To access this medical information, an attacker would need a URL for the Web-based database, as well as a valid log-in name and password. As a security measure, VeriChip automatically sends an e-mail message to the bearer of the implant each time his or her account is accessed, along with the name of the facility linked to the password used to log on to the account.

If a VeriChip customer, however, had the implant for the purpose of entering his secure office building—by holding the arm with the implant within inches of an access-control reader at the building's entrance—then the ability to clone the number could certainly have value to the attacker.


Ari Juels

Nonetheless, Juels and his coauthors are not recommending that VeriChip add a level of data security to its tags.

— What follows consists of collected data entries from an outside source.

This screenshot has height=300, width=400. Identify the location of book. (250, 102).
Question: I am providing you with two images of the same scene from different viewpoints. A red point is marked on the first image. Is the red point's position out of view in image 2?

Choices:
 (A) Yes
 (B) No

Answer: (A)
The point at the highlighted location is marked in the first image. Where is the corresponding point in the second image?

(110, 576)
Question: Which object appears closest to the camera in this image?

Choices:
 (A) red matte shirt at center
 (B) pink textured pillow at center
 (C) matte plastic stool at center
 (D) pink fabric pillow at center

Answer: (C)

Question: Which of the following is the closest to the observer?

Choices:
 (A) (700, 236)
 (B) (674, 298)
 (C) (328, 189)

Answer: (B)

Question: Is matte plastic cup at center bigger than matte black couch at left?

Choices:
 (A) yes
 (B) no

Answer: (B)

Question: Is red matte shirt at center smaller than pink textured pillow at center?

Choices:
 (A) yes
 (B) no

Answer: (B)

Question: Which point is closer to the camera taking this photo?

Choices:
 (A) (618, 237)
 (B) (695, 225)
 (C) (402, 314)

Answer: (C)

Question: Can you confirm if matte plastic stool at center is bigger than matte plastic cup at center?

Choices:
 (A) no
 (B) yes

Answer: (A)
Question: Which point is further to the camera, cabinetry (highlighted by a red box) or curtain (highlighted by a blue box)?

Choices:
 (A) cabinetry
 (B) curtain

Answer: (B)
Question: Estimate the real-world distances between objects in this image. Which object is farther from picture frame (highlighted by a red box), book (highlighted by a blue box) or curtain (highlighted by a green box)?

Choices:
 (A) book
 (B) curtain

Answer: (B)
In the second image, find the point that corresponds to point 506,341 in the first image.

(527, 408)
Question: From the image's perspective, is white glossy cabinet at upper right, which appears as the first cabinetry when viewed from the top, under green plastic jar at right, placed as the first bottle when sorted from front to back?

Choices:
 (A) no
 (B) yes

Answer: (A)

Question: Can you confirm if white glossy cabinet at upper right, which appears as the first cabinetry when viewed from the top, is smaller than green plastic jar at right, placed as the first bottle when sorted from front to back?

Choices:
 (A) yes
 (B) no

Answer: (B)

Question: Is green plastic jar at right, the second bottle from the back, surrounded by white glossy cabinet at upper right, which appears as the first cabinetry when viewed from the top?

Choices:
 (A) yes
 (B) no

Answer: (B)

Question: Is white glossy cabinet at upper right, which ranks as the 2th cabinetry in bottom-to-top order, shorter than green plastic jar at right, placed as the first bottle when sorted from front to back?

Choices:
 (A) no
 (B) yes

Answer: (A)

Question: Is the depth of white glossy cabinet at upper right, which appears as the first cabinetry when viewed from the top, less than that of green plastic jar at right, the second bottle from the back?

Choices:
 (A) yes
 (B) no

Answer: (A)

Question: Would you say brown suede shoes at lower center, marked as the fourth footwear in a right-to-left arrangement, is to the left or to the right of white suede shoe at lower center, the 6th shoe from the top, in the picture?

Making the tags more secure would put people who use the implants for building access control—such as three employees of Citywatcher.com, a video surveillance company in Ohio—in danger.

"An attacker can readily seize and use a physically transferable authenticator, such as an ATM card, without seizing its owner," says the paper. Although an attacker currently would be able to use Westhues' cloner or a similar device to clone a VeriChip tag's ID, this would not be true if the company changed its tags to make cloning impossible, or nearly impossible. The paper goes on to note that in 2005, thieves in Malaysia once severed the finger of a man to steal his Mercedes, which had a biometric security system and would run only after scanning the driver's fingerprint. What, the authors pose, if thieves tried to extract an implanted VeriChip tag in order to access a building?

"Somewhat paradoxically," the paper concludes, "we maintain that a VeriChip should be vulnerable to spoofing by design, to discourage physical attacks on VeriChip bearers." It maintains, furthermore, that VeriChip implants should not be used to authenticate—that is, to prove the identity of those with the implants—but, rather, just to identify them. A security system using the implants, therefore, would need some other type of authenticating factor.

VeriChip's vice president for medical applications, Richard Seelig, says the article is based on false assumptions. "VeriGuard is meant to enhance current [security] measures rather than to replace them," he says. "That's why the paper's hypothesis is made in a vacuum. In the real world, experts always recommend having at least two means of identification to enter secured locations."

Seelig claims he's not sure whether Citywatcher.com is using VeriGuard as a standalone system or in combination with another security system that would require a second means of authentication. Still, he says, "I certainly hope that [VeriGuard] is being deployed with other forms of ID and authentication." Citywatcher.com did not respond to a request for an interview as of press time.

Seelig says he also thinks it would have made more sense for the group that wrote the paper to test some of the scenarios they describe in the paper, such as secretly reading a person's VeriChip implant while on a subway train. Halamka has the implant, he notes, and could have ridden in a subway train with Westhues and his cloner. Without having performed such an experiment, Seelig says, the paper is based purely on assumptions.

The article's authors note that they are not attempting to make any "categorical judgment as to whether or not VeriChip implantation is beneficial." In fact, Beth Israel Deaconess Medical Center is equipped with VeriChip interrogators and can access the VeriMed database to retrieve the medical records of people with implants. However, they do say they are trying to encourage the kind of scrutiny of the implants that led them to write the paper.

An electronic version of the JAMIA article on VeriChip will be available later this month on the publication's Web site (nonsubscribers can read an abstract of the paper, or pay a $5 fee to read the complete article). It will also be published in the November/December issue of the magazine.